→ TASK OBJECTIVE
Everything in the listing below should be repeated exactly, apart from the pictures.

════════

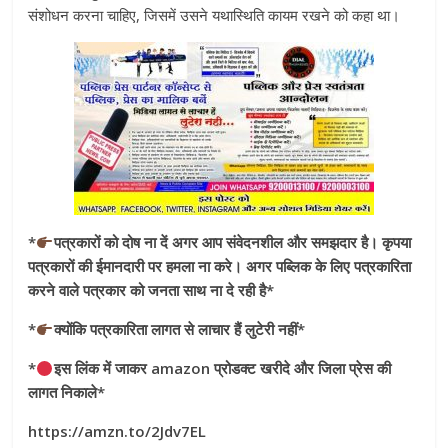
संशोधन करना चाहिए, जिसमें उसने यथास्थिति कायम रखने को कहा था।
*
पत्रकारों को दोष ना दें अगर आप संवेदनशील और समझदार है। कृपया
पत्रकारों की ईमानदारी पर हमला ना करे। अगर पब्लिक के लिए पत्रकारिता
करने वाले पत्रकार को जनता साथ ना दे रही है*
*
क्योंकि पत्रकारिता लागत से लाचार हैं लुटेरी नहीं*
*
इस लिंक में जाकर amazon प्रोडक्ट खरीदे और जिला प्रेस की
लागत निकाले*
https://amzn.to/2Jdv7EL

════════

→ WRITTEN RESPONSE
संशोधन करना चाहिए, जिसमें उसने यथास्थिति कायम रखने को कहा था।
*
पत्रकारों को दोष ना दें अगर आप संवेदनशील और समझदार है। कृपया
पत्रकारों की ईमानदारी पर हमला ना करे। अगर पब्लिक के लिए पत्रकारिता
करने वाले पत्रकार को जनता साथ ना दे रही है*
*
क्योंकि पत्रकारिता लागत से लाचार हैं लुटेरी नहीं*
*
इस लिंक में जाकर amazon प्रोडक्ट खरीदे और जिला प्रेस की
लागत निकाले*
https://amzn.to/2Jdv7EL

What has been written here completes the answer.